Madame [J] est donc bien fondée à solliciter la résolution de la vente du véhicule et la restitution du prix de 7.200 €.
Aux termes de l’article 1645 du code civil, si le vendeur connaissait les vices de la chose, il est tenu outre la restitution du prix qu’il en a reçu, de tous dommages et intérêts envers l’acheteur. Il est de principe que le vendeur professionnel – ce qu’est la société Auto Go – est présumé connaître les vices de la chose vendue.
Madame [J] est dès lors bien fondée à réclamer le remboursement des frais d’immatriculation de 175,76 €, les frais de démontage de 165 €, ainsi que le coût du contrôle technique volontaire de 64,99 €.
S’agissant des frais d’assurance, il convient d’observer que Madame [J] a fait l’acquisition d’un nouveau véhicule en janvier 2024, et qu’elle aurait pu suspendre l’assurance du véhicule Nissan dès cette date, ou la reporter sur le nouveau véhicule. Les frais d’assurance du véhicule immobilisé seront dès lors limités à la somme de 341,05€.
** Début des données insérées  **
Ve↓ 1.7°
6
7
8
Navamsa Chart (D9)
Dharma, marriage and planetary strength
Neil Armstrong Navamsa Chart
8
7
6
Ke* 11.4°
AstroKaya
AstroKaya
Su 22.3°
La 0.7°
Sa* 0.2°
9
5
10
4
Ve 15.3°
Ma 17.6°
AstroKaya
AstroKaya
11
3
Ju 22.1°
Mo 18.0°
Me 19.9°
S’agissant du préjudice de jouissance, la demanderesse sollicite la somme de 3.000 € sans fournir de précision sur les coûts réels engendrés par l’immobilisation de son véhicule. Si le préjudice de jouissance est réel, il sera réduit à la somme de 1.000 € faute d’éléments précis.
La société Auto Go sera donc condamnée à verser à Madame [J] la somme totale de 1.746,80 € à titre de dommages et intérêts.
Les condamnations porteront intérêt au taux légal à compter de l’assignation du 14 mai 2024.
Il convient de dire que la société Auto Go récupérera le véhicule à ses frais après règlement des sommes dues, et de dire que faute de reprise du véhicule dans le mois de la signification du présent jugement, Madame [J] pourra en disposer à sa guise.
Sur les demandes accessoires
La société Auto Go, qui succombe, sera condamnée aux dépens.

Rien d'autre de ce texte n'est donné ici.